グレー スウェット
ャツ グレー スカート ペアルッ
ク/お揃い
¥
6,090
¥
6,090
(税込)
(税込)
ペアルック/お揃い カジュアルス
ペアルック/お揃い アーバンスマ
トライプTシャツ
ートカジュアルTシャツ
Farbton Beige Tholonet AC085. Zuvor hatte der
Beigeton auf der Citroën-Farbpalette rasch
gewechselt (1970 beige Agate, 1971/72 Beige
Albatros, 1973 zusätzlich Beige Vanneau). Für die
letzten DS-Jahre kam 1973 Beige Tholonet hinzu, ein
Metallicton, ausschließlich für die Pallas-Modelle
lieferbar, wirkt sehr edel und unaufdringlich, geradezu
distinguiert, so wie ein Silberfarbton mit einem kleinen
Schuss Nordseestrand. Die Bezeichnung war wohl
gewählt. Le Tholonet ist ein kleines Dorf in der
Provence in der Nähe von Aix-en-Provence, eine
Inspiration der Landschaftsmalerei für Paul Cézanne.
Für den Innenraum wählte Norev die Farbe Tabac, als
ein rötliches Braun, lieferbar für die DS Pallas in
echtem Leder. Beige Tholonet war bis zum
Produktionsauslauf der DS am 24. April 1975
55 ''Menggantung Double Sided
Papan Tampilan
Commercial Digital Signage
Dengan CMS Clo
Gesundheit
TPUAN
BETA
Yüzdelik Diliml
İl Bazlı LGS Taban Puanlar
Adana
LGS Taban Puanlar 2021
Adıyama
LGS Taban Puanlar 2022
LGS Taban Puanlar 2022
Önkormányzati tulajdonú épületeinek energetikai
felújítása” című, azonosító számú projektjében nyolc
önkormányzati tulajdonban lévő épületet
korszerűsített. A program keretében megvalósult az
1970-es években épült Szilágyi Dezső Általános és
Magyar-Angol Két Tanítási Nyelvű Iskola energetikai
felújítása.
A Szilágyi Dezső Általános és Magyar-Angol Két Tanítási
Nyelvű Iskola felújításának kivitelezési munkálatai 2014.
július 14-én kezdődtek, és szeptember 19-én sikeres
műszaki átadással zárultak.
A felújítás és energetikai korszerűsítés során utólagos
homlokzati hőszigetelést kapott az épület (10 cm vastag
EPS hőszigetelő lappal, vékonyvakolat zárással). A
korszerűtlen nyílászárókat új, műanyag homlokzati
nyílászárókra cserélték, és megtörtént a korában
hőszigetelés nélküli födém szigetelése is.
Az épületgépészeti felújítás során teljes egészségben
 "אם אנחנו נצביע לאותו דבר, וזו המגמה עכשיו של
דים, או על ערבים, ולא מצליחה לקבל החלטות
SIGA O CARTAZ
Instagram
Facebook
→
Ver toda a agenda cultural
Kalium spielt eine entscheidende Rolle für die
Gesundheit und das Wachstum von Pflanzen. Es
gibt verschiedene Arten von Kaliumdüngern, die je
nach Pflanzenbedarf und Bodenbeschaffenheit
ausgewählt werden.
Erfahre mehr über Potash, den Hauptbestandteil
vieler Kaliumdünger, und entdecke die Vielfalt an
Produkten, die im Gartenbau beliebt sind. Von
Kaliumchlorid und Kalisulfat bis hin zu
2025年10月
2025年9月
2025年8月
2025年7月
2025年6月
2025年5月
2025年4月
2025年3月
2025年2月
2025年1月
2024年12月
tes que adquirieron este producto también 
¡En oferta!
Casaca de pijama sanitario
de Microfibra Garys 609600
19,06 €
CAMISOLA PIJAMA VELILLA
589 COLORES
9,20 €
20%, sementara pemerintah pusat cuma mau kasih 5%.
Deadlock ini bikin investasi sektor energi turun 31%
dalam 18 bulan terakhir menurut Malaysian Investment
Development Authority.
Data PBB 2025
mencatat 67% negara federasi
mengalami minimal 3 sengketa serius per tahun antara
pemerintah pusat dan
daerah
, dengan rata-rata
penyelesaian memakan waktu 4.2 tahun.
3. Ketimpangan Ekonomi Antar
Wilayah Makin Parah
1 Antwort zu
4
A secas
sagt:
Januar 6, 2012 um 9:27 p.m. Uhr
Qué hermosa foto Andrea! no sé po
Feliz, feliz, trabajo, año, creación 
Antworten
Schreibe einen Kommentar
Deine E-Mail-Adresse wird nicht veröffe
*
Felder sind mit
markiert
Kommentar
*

■ ■ ■ ■ ■ ■ ■

=== WORK TASK ===
Nothing in the records may be left out; reproduce them exactly.

=== RESULT FOR THIS TASK ===
グレー スウェット
ャツ グレー スカート ペアルッ
ク/お揃い
¥
6,090
¥
6,090
(税込)
(税込)
ペアルック/お揃い カジュアルス
ペアルック/お揃い アーバンスマ
トライプTシャツ
ートカジュアルTシャツ
Farbton Beige Tholonet AC085. Zuvor hatte der
Beigeton auf der Citroën-Farbpalette rasch
gewechselt (1970 beige Agate, 1971/72 Beige
Albatros, 1973 zusätzlich Beige Vanneau). Für die
letzten DS-Jahre kam 1973 Beige Tholonet hinzu, ein
Metallicton, ausschließlich für die Pallas-Modelle
lieferbar, wirkt sehr edel und unaufdringlich, geradezu
distinguiert, so wie ein Silberfarbton mit einem kleinen
Schuss Nordseestrand. Die Bezeichnung war wohl
gewählt. Le Tholonet ist ein kleines Dorf in der
Provence in der Nähe von Aix-en-Provence, eine
Inspiration der Landschaftsmalerei für Paul Cézanne.
Für den Innenraum wählte Norev die Farbe Tabac, als
ein rötliches Braun, lieferbar für die DS Pallas in
echtem Leder. Beige Tholonet war bis zum
Produktionsauslauf der DS am 24. April 1975
55 ''Menggantung Double Sided
Papan Tampilan
Commercial Digital Signage
Dengan CMS Clo
Gesundheit
TPUAN
BETA
Yüzdelik Diliml
İl Bazlı LGS Taban Puanlar
Adana
LGS Taban Puanlar 2021
Adıyama
LGS Taban Puanlar 2022
LGS Taban Puanlar 2022
Önkormányzati tulajdonú épületeinek energetikai
felújítása” című, azonosító számú projektjében nyolc
önkormányzati tulajdonban lévő épületet
korszerűsített. A program keretében megvalósult az
1970-es években épült Szilágyi Dezső Általános és
Magyar-Angol Két Tanítási Nyelvű Iskola energetikai
felújítása.
A Szilágyi Dezső Általános és Magyar-Angol Két Tanítási
Nyelvű Iskola felújításának kivitelezési munkálatai 2014.
július 14-én kezdődtek, és szeptember 19-én sikeres
műszaki átadással zárultak.
A felújítás és energetikai korszerűsítés során utólagos
homlokzati hőszigetelést kapott az épület (10 cm vastag
EPS hőszigetelő lappal, vékonyvakolat zárással). A
korszerűtlen nyílászárókat új, műanyag homlokzati
nyílászárókra cserélték, és megtörtént a korában
hőszigetelés nélküli födém szigetelése is.
Az épületgépészeti felújítás során teljes egészségben
 "אם אנחנו נצביע לאותו דבר, וזו המגמה עכשיו של
דים, או על ערבים, ולא מצליחה לקבל החלטות
SIGA O CARTAZ
Instagram
Facebook
→
Ver toda a agenda cultural
Kalium spielt eine entscheidende Rolle für die
Gesundheit und das Wachstum von Pflanzen. Es
gibt verschiedene Arten von Kaliumdüngern, die je
nach Pflanzenbedarf und Bodenbeschaffenheit
ausgewählt werden.
Erfahre mehr über Potash, den Hauptbestandteil
vieler Kaliumdünger, und entdecke die Vielfalt an
Produkten, die im Gartenbau beliebt sind. Von
Kaliumchlorid und Kalisulfat bis hin zu
2025年10月
2025年9月
2025年8月
2025年7月
2025年6月
2025年5月
2025年4月
2025年3月
2025年2月
2025年1月
2024年12月
tes que adquirieron este producto también 
¡En oferta!
Casaca de pijama sanitario
de Microfibra Garys 609600
19,06 €
CAMISOLA PIJAMA VELILLA
589 COLORES
9,20 €
20%, sementara pemerintah pusat cuma mau kasih 5%.
Deadlock ini bikin investasi sektor energi turun 31%
dalam 18 bulan terakhir menurut Malaysian Investment
Development Authority.
Data PBB 2025
mencatat 67% negara federasi
mengalami minimal 3 sengketa serius per tahun antara
pemerintah pusat dan
daerah
, dengan rata-rata
penyelesaian memakan waktu 4.2 tahun.
3. Ketimpangan Ekonomi Antar
Wilayah Makin Parah
1 Antwort zu
4
A secas
sagt:
Januar 6, 2012 um 9:27 p.m. Uhr
Qué hermosa foto Andrea! no sé po
Feliz, feliz, trabajo, año, creación 
Antworten
Schreibe einen Kommentar
Deine E-Mail-Adresse wird nicht veröffe
*
Felder sind mit
markiert
Kommentar
*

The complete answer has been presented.